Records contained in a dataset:

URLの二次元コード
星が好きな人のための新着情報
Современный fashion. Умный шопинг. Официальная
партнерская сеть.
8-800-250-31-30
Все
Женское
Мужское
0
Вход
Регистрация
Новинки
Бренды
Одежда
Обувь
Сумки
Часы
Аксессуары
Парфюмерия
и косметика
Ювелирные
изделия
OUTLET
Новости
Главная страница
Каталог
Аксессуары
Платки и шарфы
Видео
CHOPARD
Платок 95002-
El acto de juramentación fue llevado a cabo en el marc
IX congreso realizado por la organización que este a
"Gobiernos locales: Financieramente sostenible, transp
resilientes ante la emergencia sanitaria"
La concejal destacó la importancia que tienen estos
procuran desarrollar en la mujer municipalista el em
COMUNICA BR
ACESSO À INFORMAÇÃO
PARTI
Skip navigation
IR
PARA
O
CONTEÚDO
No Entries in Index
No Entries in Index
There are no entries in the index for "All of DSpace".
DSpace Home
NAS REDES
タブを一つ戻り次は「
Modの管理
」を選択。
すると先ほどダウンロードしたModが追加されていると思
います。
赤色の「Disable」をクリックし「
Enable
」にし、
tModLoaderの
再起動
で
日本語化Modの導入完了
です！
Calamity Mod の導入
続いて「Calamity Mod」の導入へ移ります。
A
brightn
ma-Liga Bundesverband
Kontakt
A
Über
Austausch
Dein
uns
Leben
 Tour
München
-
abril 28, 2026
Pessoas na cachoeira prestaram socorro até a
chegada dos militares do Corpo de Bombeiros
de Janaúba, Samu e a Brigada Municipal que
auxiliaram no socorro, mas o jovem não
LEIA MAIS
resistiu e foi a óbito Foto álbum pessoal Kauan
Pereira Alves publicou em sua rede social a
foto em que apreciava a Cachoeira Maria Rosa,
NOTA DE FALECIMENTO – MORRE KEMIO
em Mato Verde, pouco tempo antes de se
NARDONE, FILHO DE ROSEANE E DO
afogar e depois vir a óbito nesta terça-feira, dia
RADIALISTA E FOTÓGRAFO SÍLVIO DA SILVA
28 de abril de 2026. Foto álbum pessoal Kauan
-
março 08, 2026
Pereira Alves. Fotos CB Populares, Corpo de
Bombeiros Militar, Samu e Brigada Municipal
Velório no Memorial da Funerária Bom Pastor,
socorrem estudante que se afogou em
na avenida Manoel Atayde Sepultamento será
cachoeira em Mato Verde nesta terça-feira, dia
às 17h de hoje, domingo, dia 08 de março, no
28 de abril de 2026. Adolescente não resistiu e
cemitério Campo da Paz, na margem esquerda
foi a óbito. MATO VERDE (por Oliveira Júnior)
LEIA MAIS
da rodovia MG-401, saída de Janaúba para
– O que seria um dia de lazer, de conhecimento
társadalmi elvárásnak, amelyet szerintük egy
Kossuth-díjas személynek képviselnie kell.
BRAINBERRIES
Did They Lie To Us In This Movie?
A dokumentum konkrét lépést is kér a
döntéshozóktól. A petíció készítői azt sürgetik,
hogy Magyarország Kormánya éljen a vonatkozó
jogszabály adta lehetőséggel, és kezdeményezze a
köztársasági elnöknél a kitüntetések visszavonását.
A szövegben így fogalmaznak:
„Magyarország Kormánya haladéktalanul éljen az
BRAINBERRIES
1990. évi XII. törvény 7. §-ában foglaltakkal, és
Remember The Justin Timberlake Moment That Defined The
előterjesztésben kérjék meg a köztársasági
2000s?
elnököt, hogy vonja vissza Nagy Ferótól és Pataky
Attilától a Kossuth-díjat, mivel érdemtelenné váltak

Exercise instructions: Your job is to return all lines above that hold the word "Samu".

Problem solution:
de Janaúba, Samu e a Brigada Municipal que
Bombeiros Militar, Samu e Brigada Municipal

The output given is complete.